Malgré ces lourdes pertes, le Bomber Command n'a été retiré du ciel allemand que lorsque le contrôle a été retiré au « Bomber » Harris au cours des mois précédant le jour J. Alors que les bombardiers lourds britanniques participent à la campagne contre les liaisons de communication en France, les unités de chasse de nuit allemandes se reposent et se renforcent. La confiance était élevée, mais avant la reprise de la campagne de bombardements lourds, la catastrophe a frappé.

Le 13 juillet 1944, un Ju 88G-1 a atterri à Woodbridge, dans l'Essex, après avoir suivi un cap compas réciproque lorsque l'équipage a mal lu sa boussole et volait vers le nord alors qu'il pensait voler vers le sud.
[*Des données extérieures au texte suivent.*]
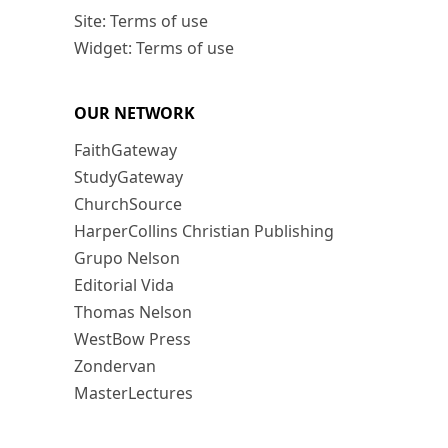
Site: Terms of use
Widget: Terms of use
OUR NETWORK
FaithGateway
StudyGateway
ChurchSource
HarperCollins Christian Publishing
Grupo Nelson
Editorial Vida
Thomas Nelson
WestBow Press
Zondervan
MasterLectures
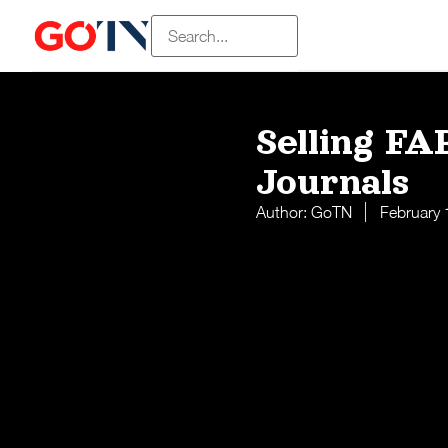
Selling FA
Journals
Author:
GoTN
February 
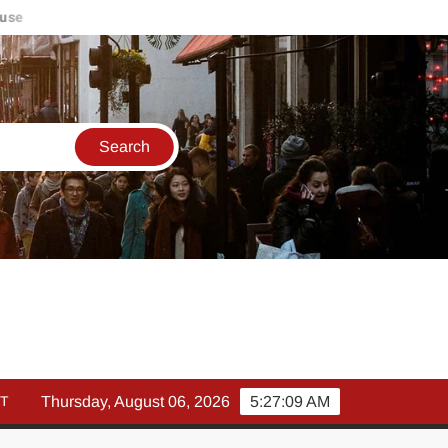
मार्च में इक्विटी म्युचुअल फंड इनफ्लो 14% गिरकर ₹25,082 करोड़, SIP में भ
T
Thursday, August 06, 2026
5:27:10 AM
L'avion capturé transportait des kits SN-2 et Flensburg. La RAF a pu modifier la longueur des bandes métalliques utilisées dans Window pour le rendre efficace contre le radar SN-2, et a simplement retiré le système Monica de leur avion. Lorsque la campagne de bombardement reprend dans la seconde moitié de 1944, les chasseurs de nuit allemands sont à nouveau presque aveuglés.
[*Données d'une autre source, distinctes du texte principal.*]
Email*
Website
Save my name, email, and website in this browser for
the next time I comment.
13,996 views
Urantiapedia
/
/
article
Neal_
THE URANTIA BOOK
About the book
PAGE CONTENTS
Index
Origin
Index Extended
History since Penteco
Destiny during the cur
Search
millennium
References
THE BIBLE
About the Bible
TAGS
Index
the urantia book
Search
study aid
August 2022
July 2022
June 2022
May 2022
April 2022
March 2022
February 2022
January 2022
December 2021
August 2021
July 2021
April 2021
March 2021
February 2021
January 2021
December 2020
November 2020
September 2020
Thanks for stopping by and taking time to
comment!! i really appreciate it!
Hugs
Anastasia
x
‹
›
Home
Bien que de nouveaux systèmes radar aient été introduits, les unités de chasse de nuit allemandes ont rapidement été touchées par une série de coups dont elles ne se sont jamais remises. L'invasion de la France et l'avancée des Alliés vers les Allemands ont vu une grande partie de leur réseau radar capturé. Les pénuries de carburant ont commencé à limiter le temps que les chasseurs de nuit pouvaient passer dans les airs. Alors que les chasseurs d'escorte américains commençaient à détruire les forces de chasse de jour de la Luftwaffe, les unités de chasse de nuit ont reçu l'ordre de se joindre au combat contre la 8th Air Force, subissant de lourdes pertes et réalisant peu. Au début de 1945, la Luftwaffe comptait encore 913 chasseurs de nuit en service. Début avril, ce chiffre avait été réduit à seulement 563, dont la plupart étaient dus à un manque de carburant.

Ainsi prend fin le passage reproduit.